大学へ
「……見たところ、普通の大学だね」
ホームページをあらかた見終わって、さくらはそう呟いた。
「ですね……なんでこの大学に行きたいの?」
「この大学にいる教授さんに会いたいんです」
「教授かぁ……まぁ、行ってみましょうか、この大学」
「だね」
「でも、ここから鷹那大学まで結構遠いッスけど、大丈夫ッスか?」
「レンタカーでも借りようか。最寄り駅でさえ、かなり距離あるみたいだし」
「ちなみにだれが運転するんです? 僕は免許持ってませんけど」
「私はペーパードライバーだから無理」
「俺免許持ってますよ。AT限定だけど」
「よし、じゃあ内村君が運転するってことで」
***
レンタカーを借り、五人は横浜市の端、鷹那大学横浜キャンパスへ向かう。
そして、鷹那大学横浜キャンパスの正門前に到着した。
「そう言えば、大学って、関係者以外でも入れるんですか?」
「入れるんじゃない? 知らないけど」
***
~鷹那大学・横浜キャンパス・受付~
「で、会いたい教授ってのは何て名前の人?」
「えっと……タチバナって人です。天文学者って聞きました」
直樹が受付に『タチバナ』という名前の教授がいないか尋ねると、
受付の係員はしばらくシステムを確認してからこういった。
「タチバナでしたら、2号棟の研究室にいます。
ただし、出かけている可能性もあります。
ご用件がある場合は、研究室にお越しいただくか、
メールや電話で事前にご連絡いただくことをお勧めします」
「2号棟の研究室ですか。
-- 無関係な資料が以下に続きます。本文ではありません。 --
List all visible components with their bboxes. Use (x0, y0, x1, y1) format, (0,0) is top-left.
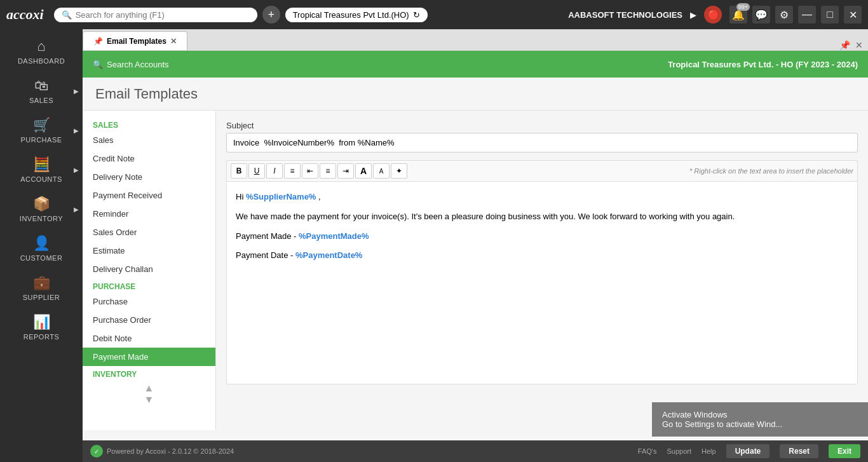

ありがとうございます」
五人は受付の案内に従い、鷹那大学のキャンパス内を歩きながら2号棟を目指す。
途中、学生たちが傘をさして歩いていたり、
グループで話していたりする様子が見受けられた。
「やっぱり大学って雰囲気あるッスねぇ。俺は大学行ってなかったんで、新鮮です」
翔が感心しながら言った。
案内された部屋の前に到着すると、ドアには『天文学研究室』と書かれたプレートが掲げられている。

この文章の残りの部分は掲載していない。